Here, Berens shares a few of her favorite dinner recipes featuring August’s abundant apricots and melons.

grilled chicken w/apricots, red onion + basil

One of the first big meals I ever made with my friend and mentor Rodger Bowser was a dinner celebrating a local farm that raised incredible heritage chickens. While the chickens were the star, the apricot salad that went along with them was a scene stealer.

1 whole chicken (4 to 5 pounds)

¼ cup neutral oil

3 garlic cloves, smashed salt

¼ teaspoon chili flakes

1 lemon (about 1.5 ounces), zest and juice

1 orange (about 3 ounces), zest and juice

1 red onion (about 4 ounces) olive oil salt and freshly ground black pepper

2 pounds apricots, halved and pits removed 5 sprigs basil

1. Break down the chicken into quarters: Set the chicken, breast sideup with legs pointing at you. Cut between the leg and the bottom of the breast and start to separate the two.
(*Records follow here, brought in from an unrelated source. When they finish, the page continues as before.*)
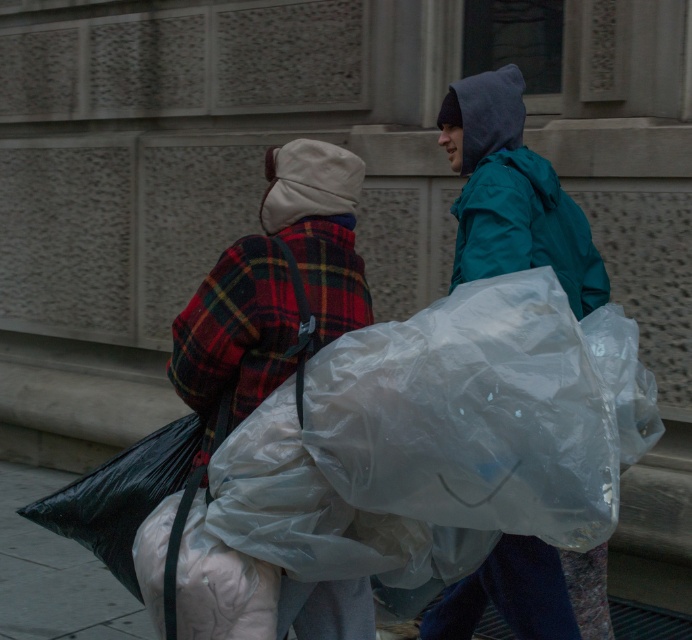 Which is in front, point (331, 148) or point (491, 145)?

Point (331, 148) is more forward.

Based on the photo, does flannel plaid jacket at center have a greater height compared to transparent plastic bag at right?

Yes, flannel plaid jacket at center is taller than transparent plastic bag at right.

Where is `flannel plaid jacket at center`? This screenshot has width=692, height=640. flannel plaid jacket at center is located at coordinates pos(275,285). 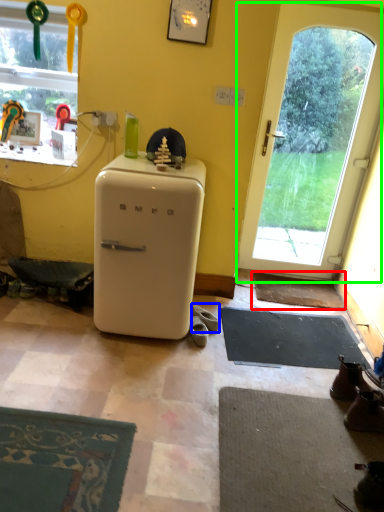 Question: Based on their relative distances, which object is nearer to doormat (highlighted by a red box)? Choose from footwear (highlighted by a blue box) and door (highlighted by a green box).

Choices:
 (A) footwear
 (B) door

Answer: (B) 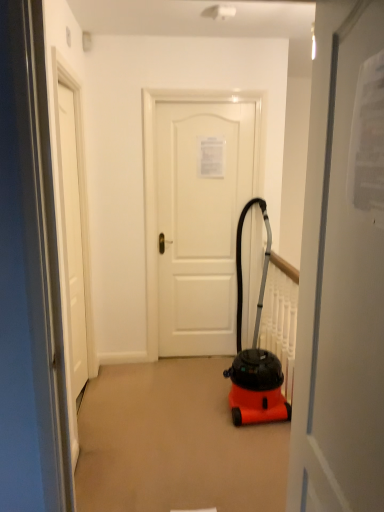 Question: Considering the positions of white matte door at center, the 2th door in the left-to-right sequence, and white matte door at center, arranged as the 1th door when viewed from the right, in the image, is white matte door at center, the 2th door in the left-to-right sequence, taller or shorter than white matte door at center, arranged as the 1th door when viewed from the right,?

Choices:
 (A) tall
 (B) short

Answer: (A)

Question: Considering the positions of white matte door at center, the 2th door in the left-to-right sequence, and white matte door at center, the 3th door viewed from the left, in the image, is white matte door at center, the 2th door in the left-to-right sequence, bigger or smaller than white matte door at center, the 3th door viewed from the left,?

Choices:
 (A) big
 (B) small

Answer: (B)

Question: Estimate the real-world distances between objects in this image. Which object is closer to the orange matte vacuum cleaner at center?

Choices:
 (A) white matte door at center, placed as the 2th door when sorted from front to back
 (B) white matte door at center, arranged as the 1th door when viewed from the right
 (C) white matte door at center, the 1th door when ordered from back to front

Answer: (C)

Question: Estimate the real-world distances between objects in this image. Which object is farther from the orange matte vacuum cleaner at center?

Choices:
 (A) white matte door at center, the 1th door when ordered from back to front
 (B) white matte door at center, the 3th door viewed from the left
 (C) white matte door at center, positioned as the second door in back-to-front order

Answer: (B) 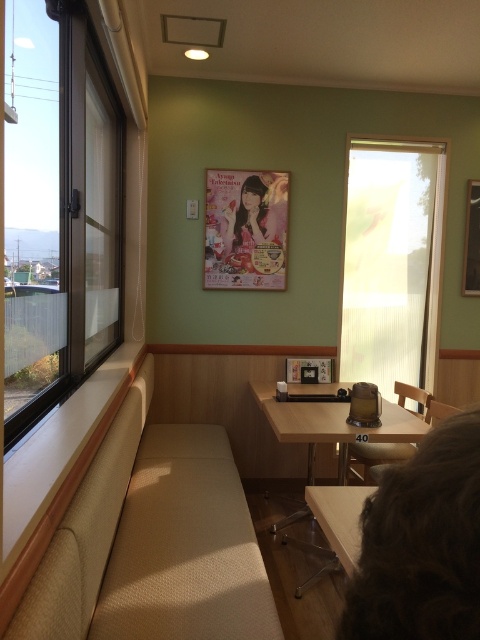 You are a customer sitting in the wooden chair at center and want to read the matte paper poster at center. Can you reach it without getting up?

The matte paper poster at center and wooden chair at center are 4.68 feet apart, so you would need to get up to reach the poster as it is too far to read while sitting in the wooden chair at center.

You are designing a layout for a new menu board that needs to be placed between the matte paper poster at center and the wooden chair at center. The menu board is 1.2 meters wide. Can the space between them accommodate the menu board?

The matte paper poster at center is narrower than the wooden chair at center. However, the exact distance between them isn not specified in the provided description. Therefore, it is uncertain whether the 1.2 meter wide menu board will fit without more information about the spacing between the two objects.

You are taking a photo of the framed poster in the corner of the cafe. You notice two points marked on the poster at coordinates point (115, 132) and point (274, 397). Which point should you focus on to ensure the poster is in sharp focus without moving the camera?

You should focus on point (115, 132) because it is closer to the camera than point (274, 397), ensuring the poster is in focus.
Flip the bird over and pop the hip joint of the chicken by lifting the leg quarter up until you hear the ball-socket joint break apart. Cut around the oyster meat (a.k.a. the chicken love handle) and remove the leg. Repeat on the other leg. Then return the now legless bird to breast-side up. Cut down the center of the breastbone (between the chicken cleavage) and, cutting as close to the bone as possible, lift the breast away from the rib cage. Cut around the base of the wing so that the wing and breast stay connected as you separate them from the center cavity. Repeat on the other side. Save the center carcass for making stock, etc.

2. Place the chicken quarters into a dish or sealable bag. Add the oil, garlic, 1 teaspoon of salt, chili flakes and citrus zest to the bag and smoosh around to coat the chicken. Refrigerate and let marinate for at least an hour and up to two days.

3. Heat a charcoal or gas grill to medium. Remove the chicken from the marinade (squeezing off any excess oil). Grill skin-side down until the skin is golden brown, about 5 minutes. Flip the chicken to a cooler part of the grill and continue cooking until it is cooked through (internal temperature of 165°F), about 15 minutes.

4. Meanwhile, cut the onion into 1-inch-wide petals and toss with a glug of olive oil and big pinch of salt and pepper. Grill over mediumhigh heat until soft and slightly singed. Remove the onions to a medium bowl.

5. Toss the apricot halves with a glug of olive oil and a big pinch of salt and black pepper. Grill, cut-side down, until the fruit is slightly soft and has good grill lines. Remove from the grill and add to the bowl of onions. Add the citrus juice along with another glug of olive oil. Let cool slightly.

6. Just before serving, tear the basil into large pieces and add to the onionapricot mixture. To serve, pile the salad on top of each piece of chicken.